(Input material begins)
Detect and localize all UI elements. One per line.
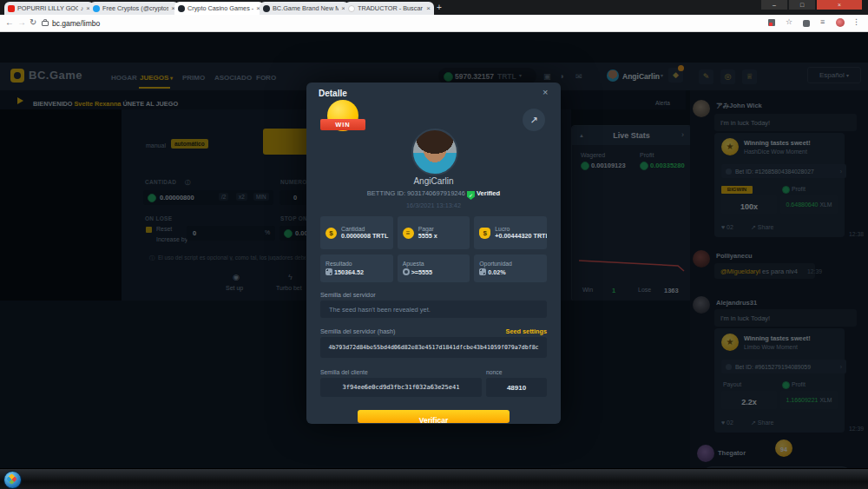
refresh-icon[interactable]: ↻ (30, 17, 36, 27)
share-button[interactable]: ↗ (523, 109, 545, 131)
target-icon (403, 268, 410, 275)
reading-list-icon[interactable]: ≡ (820, 17, 825, 26)
stat-card-cantidad: $ Cantidad0.0000008 TRTL (320, 216, 393, 249)
stat-label: Pagar (418, 226, 437, 232)
dice-icon (479, 268, 486, 275)
stat-card-pagar: ≡ Pagar5555 x (398, 216, 470, 249)
google-favicon (348, 5, 355, 12)
coin-hand-icon: $ (326, 228, 337, 239)
modal-title: Detalle (319, 89, 347, 98)
nonce-label: nonce (486, 369, 503, 375)
server-seed-field[interactable]: The seed hasn't been revealed yet. (320, 301, 547, 318)
betting-id-text: BETTING ID: 9031740697919246 (367, 189, 465, 197)
bcgame-favicon (263, 5, 270, 12)
close-icon[interactable]: × (542, 87, 548, 97)
client-seed-field[interactable]: 3f94ee6e0cd9d3fbc31f032a63e25e41 (320, 378, 482, 397)
browser-tab-bcgame[interactable]: BC.Game Brand New Medal Ever × (260, 2, 349, 15)
bookmark-star-icon[interactable]: ☆ (786, 17, 792, 26)
seed-settings-link[interactable]: Seed settings (506, 327, 547, 335)
window-close-button[interactable]: × (817, 0, 862, 10)
tab-title: TRADUCTOR - Buscar con Goog (358, 4, 424, 12)
window-minimize-button[interactable]: – (761, 0, 787, 10)
server-seed-hash-value: 4b793d72d84be55bd4d06d82e83e4517d1841dfc… (320, 344, 547, 351)
bet-detail-modal: Detalle × WIN ↗ AngiCarlin BETTING ID: 9… (306, 83, 561, 424)
browser-tab-translator[interactable]: TRADUCTOR - Buscar con Goog × (345, 2, 434, 15)
stat-label: Lucro (495, 226, 547, 232)
stat-card-oportunidad: Oportunidad 0.02% (474, 254, 547, 282)
extensions-icon[interactable] (803, 20, 810, 27)
nonce-field[interactable]: 48910 (486, 378, 547, 397)
dice-icon (326, 268, 332, 275)
tab-title: Crypto Casino Games - The 16 B (187, 4, 253, 12)
stat-value: 5555 x (418, 232, 437, 240)
betting-id-row: BETTING ID: 9031740697919246 ✓ Verified (306, 189, 561, 200)
tab-title: POPURRI LILLY GOODMAN (17, 4, 78, 12)
modal-username: AngiCarlin (306, 176, 561, 186)
stat-value: 150364.52 (334, 268, 364, 276)
stat-value: 0.02% (488, 268, 505, 276)
server-seed-label: Semilla del servidor (320, 291, 376, 299)
forward-icon[interactable]: → (17, 17, 26, 27)
tab-title: BC.Game Brand New Medal Ever (273, 4, 339, 12)
tab-title: Free Cryptos (@cryptosfaucets) (102, 4, 168, 12)
bcgame-favicon (178, 5, 185, 12)
verified-label: Verified (477, 189, 500, 197)
screen: POPURRI LILLY GOODMAN ♪ × Free Cryptos (… (0, 0, 868, 489)
tab-close-icon[interactable]: × (426, 4, 431, 12)
start-button[interactable] (3, 471, 22, 489)
coins-icon: ≡ (403, 228, 414, 239)
browser-tabstrip: POPURRI LILLY GOODMAN ♪ × Free Cryptos (… (0, 0, 868, 15)
browser-tab-active[interactable]: Crypto Casino Games - The 16 B × (174, 2, 264, 15)
stat-label: Oportunidad (479, 261, 511, 267)
share-icon: ↗ (529, 115, 537, 125)
stat-value: 0.0000008 TRTL (341, 232, 388, 240)
stat-card-lucro: $ Lucro+0.00444320 TRTL (474, 216, 547, 249)
verify-button[interactable]: Verificar (358, 410, 510, 423)
padlock-icon (42, 21, 49, 26)
audio-icon: ♪ (81, 5, 84, 11)
nonce-value: 48910 (486, 384, 547, 392)
stat-label: Resultado (326, 261, 352, 267)
stat-card-resultado: Resultado 150364.52 (320, 254, 393, 282)
server-seed-value: The seed hasn't been revealed yet. (329, 306, 431, 314)
stat-value: +0.00444320 TRTL (495, 232, 547, 240)
stat-label: Cantidad (341, 226, 388, 232)
browser-addressbar: ← → ↻ bc.game/limbo ☆ ≡ ⋮ (0, 15, 868, 32)
bet-stat-cards: $ Cantidad0.0000008 TRTL ≡ Pagar5555 x $… (320, 216, 547, 282)
twitter-favicon (93, 5, 100, 12)
verified-shield-icon: ✓ (467, 191, 475, 200)
browser-menu-icon[interactable]: ⋮ (852, 17, 860, 26)
translate-badge (769, 23, 773, 26)
stat-value: >=5555 (411, 268, 432, 276)
stat-card-apuesta: Apuesta >=5555 (398, 254, 470, 282)
new-tab-button[interactable]: + (433, 3, 445, 13)
user-avatar[interactable] (411, 129, 458, 175)
youtube-favicon (8, 5, 15, 12)
server-seed-hash-field[interactable]: 4b793d72d84be55bd4d06d82e83e4517d1841dfc… (320, 337, 547, 358)
server-seed-hash-label: Semilla del servidor (hash) (320, 327, 395, 335)
client-seed-value: 3f94ee6e0cd9d3fbc31f032a63e25e41 (320, 384, 482, 391)
bet-timestamp: 16/3/2021 13:13:42 (306, 202, 561, 209)
url-field[interactable]: bc.game/limbo (52, 19, 100, 28)
client-seed-label: Semilla del cliente (320, 369, 368, 375)
win-badge-ribbon: WIN (320, 119, 365, 130)
window-maximize-button[interactable]: □ (789, 0, 815, 10)
money-bag-icon: $ (479, 228, 490, 239)
back-icon[interactable]: ← (5, 17, 14, 27)
windows-taskbar: ES ▲ 01:17 p.m. 16/03/2021 (0, 468, 868, 489)
stat-label: Apuesta (403, 261, 424, 267)
browser-profile-avatar[interactable] (836, 18, 845, 27)
browser-tab-youtube[interactable]: POPURRI LILLY GOODMAN ♪ × (4, 2, 94, 15)
browser-tab-twitter[interactable]: Free Cryptos (@cryptosfaucets) × (89, 2, 179, 15)
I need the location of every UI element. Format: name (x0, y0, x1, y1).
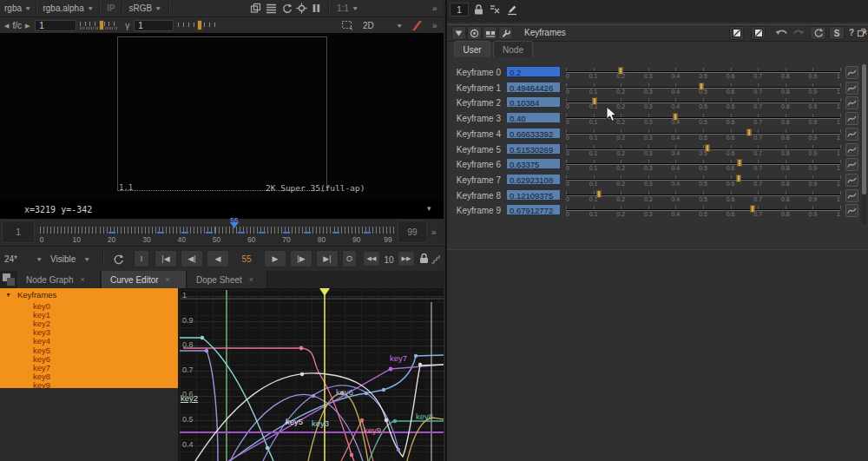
(Input material ends)
| Work instructions |
The finished answer is an exact repetition of the listing, with every picture removed.

| Answer for this exercise |
Detect and localize all UI elements. One per line.
refresh-icon[interactable]: ↻ (30, 17, 36, 27)
share-button[interactable]: ↗ (523, 109, 545, 131)
target-icon (403, 268, 410, 275)
reading-list-icon[interactable]: ≡ (820, 17, 825, 26)
stat-card-cantidad: $ Cantidad0.0000008 TRTL (320, 216, 393, 249)
stat-label: Pagar (418, 226, 437, 232)
dice-icon (479, 268, 486, 275)
stat-card-pagar: ≡ Pagar5555 x (398, 216, 470, 249)
google-favicon (348, 5, 355, 12)
coin-hand-icon: $ (326, 228, 337, 239)
modal-title: Detalle (319, 89, 347, 98)
nonce-label: nonce (486, 369, 503, 375)
server-seed-field[interactable]: The seed hasn't been revealed yet. (320, 301, 547, 318)
betting-id-text: BETTING ID: 9031740697919246 (367, 189, 465, 197)
bcgame-favicon (263, 5, 270, 12)
close-icon[interactable]: × (542, 87, 548, 97)
client-seed-field[interactable]: 3f94ee6e0cd9d3fbc31f032a63e25e41 (320, 378, 482, 397)
browser-tab-bcgame[interactable]: BC.Game Brand New Medal Ever × (260, 2, 349, 15)
bookmark-star-icon[interactable]: ☆ (786, 17, 792, 26)
seed-settings-link[interactable]: Seed settings (506, 327, 547, 335)
window-close-button[interactable]: × (817, 0, 862, 10)
tab-title: TRADUCTOR - Buscar con Goog (358, 4, 424, 12)
window-minimize-button[interactable]: – (761, 0, 787, 10)
server-seed-hash-value: 4b793d72d84be55bd4d06d82e83e4517d1841dfc… (320, 344, 547, 351)
bet-detail-modal: Detalle × WIN ↗ AngiCarlin BETTING ID: 9… (306, 83, 561, 424)
browser-tab-translator[interactable]: TRADUCTOR - Buscar con Goog × (345, 2, 434, 15)
stat-label: Lucro (495, 226, 547, 232)
stat-card-oportunidad: Oportunidad 0.02% (474, 254, 547, 282)
extensions-icon[interactable] (803, 20, 810, 27)
nonce-field[interactable]: 48910 (486, 378, 547, 397)
dice-icon (326, 268, 332, 275)
tab-title: Crypto Casino Games - The 16 B (187, 4, 253, 12)
stat-value: 5555 x (418, 232, 437, 240)
betting-id-row: BETTING ID: 9031740697919246 ✓ Verified (306, 189, 561, 200)
tab-title: POPURRI LILLY GOODMAN (17, 4, 78, 12)
modal-username: AngiCarlin (306, 176, 561, 186)
stat-value: 150364.52 (334, 268, 364, 276)
stat-value: 0.02% (488, 268, 505, 276)
server-seed-label: Semilla del servidor (320, 291, 376, 299)
forward-icon[interactable]: → (17, 17, 26, 27)
tab-title: BC.Game Brand New Medal Ever (273, 4, 339, 12)
tab-title: Free Cryptos (@cryptosfaucets) (102, 4, 168, 12)
bcgame-favicon (178, 5, 185, 12)
verified-label: Verified (477, 189, 500, 197)
screen: POPURRI LILLY GOODMAN ♪ × Free Cryptos (… (0, 0, 868, 489)
tab-close-icon[interactable]: × (426, 4, 431, 12)
start-button[interactable] (3, 471, 22, 489)
coins-icon: ≡ (403, 228, 414, 239)
browser-tabstrip: POPURRI LILLY GOODMAN ♪ × Free Cryptos (… (0, 0, 868, 15)
browser-tab-active[interactable]: Crypto Casino Games - The 16 B × (174, 2, 264, 15)
stat-label: Oportunidad (479, 261, 511, 267)
share-icon: ↗ (529, 115, 537, 125)
stat-value: 0.0000008 TRTL (341, 232, 388, 240)
stat-card-lucro: $ Lucro+0.00444320 TRTL (474, 216, 547, 249)
verify-button[interactable]: Verificar (358, 410, 510, 423)
padlock-icon (42, 21, 49, 26)
audio-icon: ♪ (81, 5, 84, 11)
nonce-value: 48910 (486, 384, 547, 392)
stat-label: Resultado (326, 261, 352, 267)
stat-card-resultado: Resultado 150364.52 (320, 254, 393, 282)
server-seed-value: The seed hasn't been revealed yet. (329, 306, 431, 314)
stat-value: +0.00444320 TRTL (495, 232, 547, 240)
stat-label: Cantidad (341, 226, 388, 232)
browser-addressbar: ← → ↻ bc.game/limbo ☆ ≡ ⋮ (0, 15, 868, 32)
bet-stat-cards: $ Cantidad0.0000008 TRTL ≡ Pagar5555 x $… (320, 216, 547, 282)
twitter-favicon (93, 5, 100, 12)
verified-shield-icon: ✓ (467, 191, 475, 200)
browser-menu-icon[interactable]: ⋮ (852, 17, 860, 26)
translate-badge (769, 23, 773, 26)
stat-value: >=5555 (411, 268, 432, 276)
stat-card-apuesta: Apuesta >=5555 (398, 254, 470, 282)
new-tab-button[interactable]: + (433, 3, 445, 13)
user-avatar[interactable] (411, 129, 458, 175)
youtube-favicon (8, 5, 15, 12)
server-seed-hash-field[interactable]: 4b793d72d84be55bd4d06d82e83e4517d1841dfc… (320, 337, 547, 358)
server-seed-hash-label: Semilla del servidor (hash) (320, 327, 395, 335)
client-seed-value: 3f94ee6e0cd9d3fbc31f032a63e25e41 (320, 384, 482, 391)
bet-timestamp: 16/3/2021 13:13:42 (306, 202, 561, 209)
url-field[interactable]: bc.game/limbo (52, 19, 100, 28)
client-seed-label: Semilla del cliente (320, 369, 368, 375)
win-badge-ribbon: WIN (320, 119, 365, 130)
window-maximize-button[interactable]: □ (789, 0, 815, 10)
money-bag-icon: $ (479, 228, 490, 239)
back-icon[interactable]: ← (5, 17, 14, 27)
windows-taskbar: ES ▲ 01:17 p.m. 16/03/2021 (0, 468, 868, 489)
stat-label: Apuesta (403, 261, 424, 267)
browser-profile-avatar[interactable] (836, 18, 845, 27)
browser-tab-youtube[interactable]: POPURRI LILLY GOODMAN ♪ × (4, 2, 94, 15)
browser-tab-twitter[interactable]: Free Cryptos (@cryptosfaucets) × (89, 2, 179, 15)
I need the location of every UI element. Format: name (x0, y0, x1, y1).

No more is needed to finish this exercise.